Facial clefts are congenital anomalies classified by Tessier based on their anatomical position. Tessier 8 craniofacial clefts extend from the lateral canthus to the temporal region, including bone cleft at the frontozygomatic suture, and it is characterized by the interposition of a strip of skin at the lateral canthus that disrupts the continuity of the orbicularis muscle, preventing its normal functioning.
This is a retrospective study of 6 patients with congenital eyelid coloboma, of whom 5 underwent surgery for the removal of dermolipoma and reconstruction of the lateral canthus. After surgery, the shape and symmetry of the lid fissure was restored, and motility was maintained. Vertical and horizontal measurements of the palpebral fissure were carried out before and after surgery.
Five cases of lateral colobomas were evaluated after surgical treatment up to a year post operatively. The surgical correction with limited resection of the tumor was very effective, and the resulting small horizontal scar almost disappeared over time. In all cases, motility was maintained, and there were no cases of symblepharon. After surgery, there was improvement in the shape and symmetry of the eyelid fissures.

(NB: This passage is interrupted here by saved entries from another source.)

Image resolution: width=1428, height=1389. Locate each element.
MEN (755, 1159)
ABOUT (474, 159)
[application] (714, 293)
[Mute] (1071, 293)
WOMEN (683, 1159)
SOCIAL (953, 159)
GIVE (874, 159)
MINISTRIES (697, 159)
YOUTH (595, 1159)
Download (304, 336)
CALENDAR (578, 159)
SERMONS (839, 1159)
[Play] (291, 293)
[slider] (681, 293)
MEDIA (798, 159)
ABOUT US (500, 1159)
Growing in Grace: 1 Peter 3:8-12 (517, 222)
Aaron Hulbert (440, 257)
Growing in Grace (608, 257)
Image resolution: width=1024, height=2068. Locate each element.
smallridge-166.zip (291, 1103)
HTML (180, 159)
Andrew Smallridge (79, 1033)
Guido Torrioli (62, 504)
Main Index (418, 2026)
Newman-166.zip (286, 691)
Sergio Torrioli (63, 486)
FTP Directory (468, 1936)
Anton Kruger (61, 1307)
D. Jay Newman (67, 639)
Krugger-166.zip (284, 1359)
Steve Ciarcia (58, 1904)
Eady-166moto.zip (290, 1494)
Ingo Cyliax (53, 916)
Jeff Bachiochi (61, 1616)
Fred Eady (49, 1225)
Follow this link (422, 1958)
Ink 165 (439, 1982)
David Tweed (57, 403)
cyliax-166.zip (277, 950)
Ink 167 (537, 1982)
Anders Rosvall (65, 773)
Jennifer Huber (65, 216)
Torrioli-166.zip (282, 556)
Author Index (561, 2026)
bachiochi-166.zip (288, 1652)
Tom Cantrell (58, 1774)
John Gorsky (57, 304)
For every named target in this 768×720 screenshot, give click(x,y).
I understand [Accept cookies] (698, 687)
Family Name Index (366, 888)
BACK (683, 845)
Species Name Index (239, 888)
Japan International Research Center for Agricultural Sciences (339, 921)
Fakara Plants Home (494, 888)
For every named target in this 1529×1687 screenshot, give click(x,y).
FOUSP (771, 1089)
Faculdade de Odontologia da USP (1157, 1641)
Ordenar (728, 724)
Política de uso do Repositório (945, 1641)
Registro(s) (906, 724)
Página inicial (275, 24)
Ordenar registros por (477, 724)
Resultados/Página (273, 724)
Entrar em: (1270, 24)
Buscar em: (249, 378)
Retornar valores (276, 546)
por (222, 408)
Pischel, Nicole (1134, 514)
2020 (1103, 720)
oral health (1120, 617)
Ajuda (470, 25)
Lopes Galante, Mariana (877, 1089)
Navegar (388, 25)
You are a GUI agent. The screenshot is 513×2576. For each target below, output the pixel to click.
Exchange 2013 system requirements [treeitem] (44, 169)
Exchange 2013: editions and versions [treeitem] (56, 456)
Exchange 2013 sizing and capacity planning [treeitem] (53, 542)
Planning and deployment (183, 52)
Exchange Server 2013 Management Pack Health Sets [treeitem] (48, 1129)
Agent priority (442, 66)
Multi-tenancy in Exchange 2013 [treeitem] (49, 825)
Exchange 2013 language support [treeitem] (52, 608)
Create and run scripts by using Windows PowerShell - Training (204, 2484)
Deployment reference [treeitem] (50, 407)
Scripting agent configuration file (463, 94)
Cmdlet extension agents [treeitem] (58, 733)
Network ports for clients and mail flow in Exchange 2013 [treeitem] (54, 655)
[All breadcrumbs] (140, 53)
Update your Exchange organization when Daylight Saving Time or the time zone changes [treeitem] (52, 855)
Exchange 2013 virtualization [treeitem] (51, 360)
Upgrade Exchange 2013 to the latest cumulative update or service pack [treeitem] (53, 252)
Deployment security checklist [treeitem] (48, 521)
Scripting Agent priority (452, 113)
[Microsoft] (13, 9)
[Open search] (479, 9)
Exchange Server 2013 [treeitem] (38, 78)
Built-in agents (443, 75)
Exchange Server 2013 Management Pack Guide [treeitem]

Tessier’ Number 8 facial cleft coloboma is characterized by the interposition of a skin strip, constituting a dermolipoma between the upper and lower eyelids that disrupts the continuity of the orbicularis muscle, and lateral bone alteration. The surgical correction of dermolipoma should be performed conservatively with limited resection of the tumor. A simple canthoplasty was very effective, and the small scar practically disappears over time. The absences of bone alteration in the cases presented suggest a unusual variation of lateral canthal cleft.